| About this exercise |
Only lines that contain the word "without" are to be returned from the data below.

| Dataset entries |
------------------------------------------------------------
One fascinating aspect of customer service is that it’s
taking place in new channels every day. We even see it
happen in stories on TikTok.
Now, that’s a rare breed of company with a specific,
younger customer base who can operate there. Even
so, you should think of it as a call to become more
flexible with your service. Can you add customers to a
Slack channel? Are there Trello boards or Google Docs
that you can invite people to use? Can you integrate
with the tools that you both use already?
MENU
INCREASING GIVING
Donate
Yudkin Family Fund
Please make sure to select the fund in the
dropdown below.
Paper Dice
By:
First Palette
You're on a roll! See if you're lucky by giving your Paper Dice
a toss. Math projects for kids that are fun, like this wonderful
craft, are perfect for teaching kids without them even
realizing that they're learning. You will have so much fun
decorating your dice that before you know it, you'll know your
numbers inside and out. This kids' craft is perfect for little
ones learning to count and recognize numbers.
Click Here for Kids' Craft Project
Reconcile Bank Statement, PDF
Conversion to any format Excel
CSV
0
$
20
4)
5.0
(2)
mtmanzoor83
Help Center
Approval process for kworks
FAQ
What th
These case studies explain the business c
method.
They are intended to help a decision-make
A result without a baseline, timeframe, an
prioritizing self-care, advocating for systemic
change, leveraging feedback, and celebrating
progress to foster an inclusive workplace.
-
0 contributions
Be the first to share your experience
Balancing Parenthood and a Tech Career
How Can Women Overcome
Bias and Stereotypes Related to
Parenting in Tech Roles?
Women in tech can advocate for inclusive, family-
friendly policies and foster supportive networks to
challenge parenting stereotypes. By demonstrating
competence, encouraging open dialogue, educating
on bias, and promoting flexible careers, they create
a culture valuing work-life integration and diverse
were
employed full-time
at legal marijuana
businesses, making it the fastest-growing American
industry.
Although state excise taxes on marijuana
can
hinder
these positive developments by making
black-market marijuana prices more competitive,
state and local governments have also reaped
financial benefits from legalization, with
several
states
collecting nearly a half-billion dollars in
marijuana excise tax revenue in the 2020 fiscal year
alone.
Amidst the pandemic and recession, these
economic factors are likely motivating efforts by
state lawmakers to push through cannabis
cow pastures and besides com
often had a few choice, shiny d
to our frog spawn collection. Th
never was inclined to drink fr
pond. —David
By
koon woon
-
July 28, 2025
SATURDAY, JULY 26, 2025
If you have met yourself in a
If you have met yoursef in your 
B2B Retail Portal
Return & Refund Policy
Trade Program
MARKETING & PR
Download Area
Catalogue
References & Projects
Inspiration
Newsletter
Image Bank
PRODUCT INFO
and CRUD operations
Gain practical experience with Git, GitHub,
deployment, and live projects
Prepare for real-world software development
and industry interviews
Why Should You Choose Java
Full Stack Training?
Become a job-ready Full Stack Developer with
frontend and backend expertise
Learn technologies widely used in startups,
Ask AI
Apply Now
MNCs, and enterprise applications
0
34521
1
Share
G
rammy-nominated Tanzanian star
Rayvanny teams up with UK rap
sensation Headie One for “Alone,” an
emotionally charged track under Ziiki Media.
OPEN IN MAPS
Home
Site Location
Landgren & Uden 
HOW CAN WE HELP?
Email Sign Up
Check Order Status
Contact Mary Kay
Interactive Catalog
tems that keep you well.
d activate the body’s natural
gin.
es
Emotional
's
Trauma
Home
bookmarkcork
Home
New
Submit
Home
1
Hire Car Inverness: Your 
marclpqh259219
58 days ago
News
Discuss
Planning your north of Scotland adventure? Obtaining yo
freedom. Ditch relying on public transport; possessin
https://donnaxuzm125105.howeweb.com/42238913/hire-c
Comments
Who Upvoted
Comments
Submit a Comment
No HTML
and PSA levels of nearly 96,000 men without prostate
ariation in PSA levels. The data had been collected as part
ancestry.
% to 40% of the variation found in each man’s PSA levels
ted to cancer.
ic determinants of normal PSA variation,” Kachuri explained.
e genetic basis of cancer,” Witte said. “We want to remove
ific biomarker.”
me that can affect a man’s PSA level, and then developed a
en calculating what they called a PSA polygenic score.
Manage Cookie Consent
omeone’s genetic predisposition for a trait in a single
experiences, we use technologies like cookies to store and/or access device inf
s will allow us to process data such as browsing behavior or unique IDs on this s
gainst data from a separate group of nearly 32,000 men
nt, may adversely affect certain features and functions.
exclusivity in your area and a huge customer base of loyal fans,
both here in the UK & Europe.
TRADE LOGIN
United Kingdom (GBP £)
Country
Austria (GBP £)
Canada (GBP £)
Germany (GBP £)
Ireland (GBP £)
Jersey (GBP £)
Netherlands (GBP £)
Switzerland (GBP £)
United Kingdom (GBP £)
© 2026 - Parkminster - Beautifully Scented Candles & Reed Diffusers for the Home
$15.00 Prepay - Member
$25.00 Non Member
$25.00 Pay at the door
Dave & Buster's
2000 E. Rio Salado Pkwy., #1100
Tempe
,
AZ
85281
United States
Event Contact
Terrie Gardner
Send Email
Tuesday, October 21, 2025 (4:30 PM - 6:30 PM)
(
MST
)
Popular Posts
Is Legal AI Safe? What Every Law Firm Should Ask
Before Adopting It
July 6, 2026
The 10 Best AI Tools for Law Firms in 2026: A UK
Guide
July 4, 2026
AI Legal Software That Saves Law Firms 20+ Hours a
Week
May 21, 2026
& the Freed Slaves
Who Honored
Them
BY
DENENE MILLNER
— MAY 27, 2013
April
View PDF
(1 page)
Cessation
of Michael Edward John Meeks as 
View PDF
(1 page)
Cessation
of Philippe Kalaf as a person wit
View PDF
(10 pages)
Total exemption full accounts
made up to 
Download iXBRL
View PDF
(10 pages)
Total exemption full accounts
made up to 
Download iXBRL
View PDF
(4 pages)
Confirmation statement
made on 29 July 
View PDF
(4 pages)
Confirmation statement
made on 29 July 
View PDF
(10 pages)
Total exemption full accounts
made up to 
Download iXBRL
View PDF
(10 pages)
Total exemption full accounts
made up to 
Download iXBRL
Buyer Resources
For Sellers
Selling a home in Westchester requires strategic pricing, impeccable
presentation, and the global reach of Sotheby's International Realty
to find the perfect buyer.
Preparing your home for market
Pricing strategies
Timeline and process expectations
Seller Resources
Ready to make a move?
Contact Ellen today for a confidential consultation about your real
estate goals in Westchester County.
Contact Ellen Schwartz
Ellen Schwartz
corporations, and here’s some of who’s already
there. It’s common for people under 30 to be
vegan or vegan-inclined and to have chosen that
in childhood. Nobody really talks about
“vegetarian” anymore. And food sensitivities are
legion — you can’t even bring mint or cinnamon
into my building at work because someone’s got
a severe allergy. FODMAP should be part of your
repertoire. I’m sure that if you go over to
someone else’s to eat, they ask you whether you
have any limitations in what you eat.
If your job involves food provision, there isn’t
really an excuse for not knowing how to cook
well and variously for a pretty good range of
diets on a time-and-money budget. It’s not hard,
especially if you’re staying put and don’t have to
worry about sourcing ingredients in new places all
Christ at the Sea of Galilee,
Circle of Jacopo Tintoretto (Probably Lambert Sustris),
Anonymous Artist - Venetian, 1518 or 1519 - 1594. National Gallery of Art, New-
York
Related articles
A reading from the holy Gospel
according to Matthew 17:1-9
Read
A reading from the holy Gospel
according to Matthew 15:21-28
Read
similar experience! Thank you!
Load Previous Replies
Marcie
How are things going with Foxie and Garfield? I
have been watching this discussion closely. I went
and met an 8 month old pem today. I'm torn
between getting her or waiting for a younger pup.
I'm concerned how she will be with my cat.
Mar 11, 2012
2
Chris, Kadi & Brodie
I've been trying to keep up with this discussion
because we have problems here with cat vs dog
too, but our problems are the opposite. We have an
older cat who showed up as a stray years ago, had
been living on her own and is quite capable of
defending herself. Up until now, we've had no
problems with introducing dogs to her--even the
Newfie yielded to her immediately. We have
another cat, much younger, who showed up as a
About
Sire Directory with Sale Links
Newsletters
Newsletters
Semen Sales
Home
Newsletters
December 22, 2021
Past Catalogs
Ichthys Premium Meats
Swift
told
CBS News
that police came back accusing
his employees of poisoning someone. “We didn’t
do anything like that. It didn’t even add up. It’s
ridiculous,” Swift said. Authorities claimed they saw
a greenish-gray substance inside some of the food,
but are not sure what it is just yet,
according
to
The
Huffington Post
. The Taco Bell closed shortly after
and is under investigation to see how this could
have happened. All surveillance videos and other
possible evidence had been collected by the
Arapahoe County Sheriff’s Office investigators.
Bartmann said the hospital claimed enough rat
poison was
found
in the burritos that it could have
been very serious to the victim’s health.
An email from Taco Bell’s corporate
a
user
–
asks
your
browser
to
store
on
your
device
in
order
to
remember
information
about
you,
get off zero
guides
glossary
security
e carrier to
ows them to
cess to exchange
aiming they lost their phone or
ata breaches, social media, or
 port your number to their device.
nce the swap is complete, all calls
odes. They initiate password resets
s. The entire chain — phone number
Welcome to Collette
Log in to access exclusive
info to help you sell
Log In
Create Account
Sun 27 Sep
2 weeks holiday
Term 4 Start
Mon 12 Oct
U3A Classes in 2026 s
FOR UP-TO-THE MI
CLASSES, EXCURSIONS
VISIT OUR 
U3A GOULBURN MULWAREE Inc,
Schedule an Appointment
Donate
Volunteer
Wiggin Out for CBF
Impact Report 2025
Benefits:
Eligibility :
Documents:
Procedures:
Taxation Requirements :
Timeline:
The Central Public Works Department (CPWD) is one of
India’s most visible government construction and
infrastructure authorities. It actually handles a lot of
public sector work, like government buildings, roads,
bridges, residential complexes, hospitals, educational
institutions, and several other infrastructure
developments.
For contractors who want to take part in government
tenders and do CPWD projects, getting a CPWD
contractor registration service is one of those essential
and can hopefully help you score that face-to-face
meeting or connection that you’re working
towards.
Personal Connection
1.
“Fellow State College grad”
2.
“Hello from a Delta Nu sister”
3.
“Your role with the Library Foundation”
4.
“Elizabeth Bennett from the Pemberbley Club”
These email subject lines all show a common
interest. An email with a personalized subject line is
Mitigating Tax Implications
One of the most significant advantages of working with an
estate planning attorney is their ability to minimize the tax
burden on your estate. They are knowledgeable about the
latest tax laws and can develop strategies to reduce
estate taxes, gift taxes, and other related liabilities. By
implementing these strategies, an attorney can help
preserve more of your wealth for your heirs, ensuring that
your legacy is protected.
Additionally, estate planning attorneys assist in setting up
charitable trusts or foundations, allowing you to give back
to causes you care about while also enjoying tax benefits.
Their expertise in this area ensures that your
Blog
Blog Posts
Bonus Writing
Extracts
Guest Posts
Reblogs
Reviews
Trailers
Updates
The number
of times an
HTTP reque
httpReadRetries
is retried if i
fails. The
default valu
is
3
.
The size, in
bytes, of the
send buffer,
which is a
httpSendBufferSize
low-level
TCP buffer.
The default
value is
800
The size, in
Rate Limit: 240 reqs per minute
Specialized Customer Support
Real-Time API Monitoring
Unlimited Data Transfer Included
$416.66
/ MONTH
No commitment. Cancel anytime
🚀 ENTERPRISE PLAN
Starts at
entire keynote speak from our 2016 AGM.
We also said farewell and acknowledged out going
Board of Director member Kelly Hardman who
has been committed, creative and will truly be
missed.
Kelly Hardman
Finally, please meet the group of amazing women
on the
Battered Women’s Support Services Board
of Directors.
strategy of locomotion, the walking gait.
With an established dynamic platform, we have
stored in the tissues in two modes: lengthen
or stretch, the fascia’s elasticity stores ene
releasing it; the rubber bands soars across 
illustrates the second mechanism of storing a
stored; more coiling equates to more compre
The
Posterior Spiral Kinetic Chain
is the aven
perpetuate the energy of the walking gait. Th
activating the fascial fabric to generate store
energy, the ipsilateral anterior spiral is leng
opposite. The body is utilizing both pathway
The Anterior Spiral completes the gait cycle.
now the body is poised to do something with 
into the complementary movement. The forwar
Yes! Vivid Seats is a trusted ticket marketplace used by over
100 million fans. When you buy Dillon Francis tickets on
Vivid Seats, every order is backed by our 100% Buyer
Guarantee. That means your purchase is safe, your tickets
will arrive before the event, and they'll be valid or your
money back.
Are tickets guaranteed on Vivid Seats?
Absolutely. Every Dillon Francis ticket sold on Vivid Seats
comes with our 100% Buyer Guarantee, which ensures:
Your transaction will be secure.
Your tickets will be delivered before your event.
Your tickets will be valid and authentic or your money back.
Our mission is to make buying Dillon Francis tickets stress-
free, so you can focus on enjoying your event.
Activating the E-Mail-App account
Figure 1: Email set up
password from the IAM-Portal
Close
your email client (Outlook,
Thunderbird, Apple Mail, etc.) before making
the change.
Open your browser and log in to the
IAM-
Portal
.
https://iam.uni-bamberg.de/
------------------------------------------------------------
| Task answer |
craft, are perfect for teaching kids without them even
A result without a baseline, timeframe, an
and PSA levels of nearly 96,000 men without prostate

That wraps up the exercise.